[Stored items]
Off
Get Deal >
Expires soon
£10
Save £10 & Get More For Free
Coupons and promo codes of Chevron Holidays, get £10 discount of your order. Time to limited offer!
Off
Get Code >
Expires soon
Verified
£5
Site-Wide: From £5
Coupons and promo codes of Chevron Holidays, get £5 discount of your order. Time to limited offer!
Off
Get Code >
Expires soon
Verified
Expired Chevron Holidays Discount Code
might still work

...

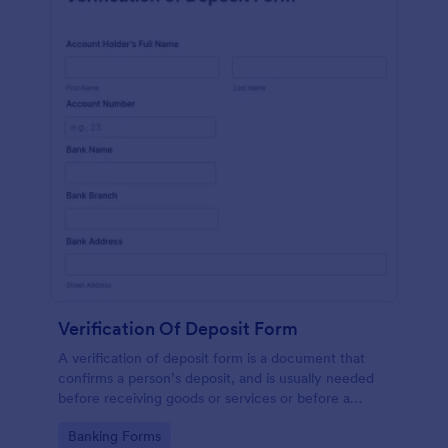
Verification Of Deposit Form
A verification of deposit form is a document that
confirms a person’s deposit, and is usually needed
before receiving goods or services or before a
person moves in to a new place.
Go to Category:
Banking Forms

* * *

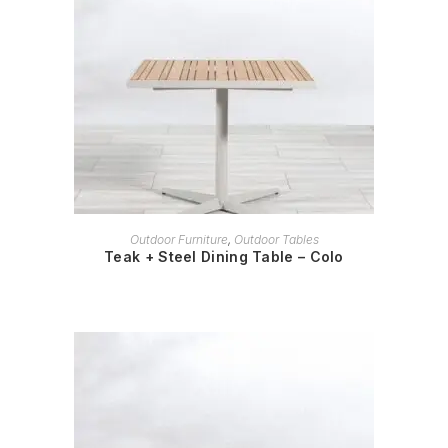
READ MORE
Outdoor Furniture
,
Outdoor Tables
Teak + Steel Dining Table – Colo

> Work order
Begin at the line that has "Coupons and promo codes of Chevron Holidays, get £10" in the entries above; stop after the line that has "might still work". Transcribe exactly those lines and no others.

> Written solution
Coupons and promo codes of Chevron Holidays, get £10 discount of your order. Time to limited offer!
Off
Get Code >
Expires soon
Verified
£5
Site-Wide: From £5
Coupons and promo codes of Chevron Holidays, get £5 discount of your order. Time to limited offer!
Off
Get Code >
Expires soon
Verified
Expired Chevron Holidays Discount Code
might still work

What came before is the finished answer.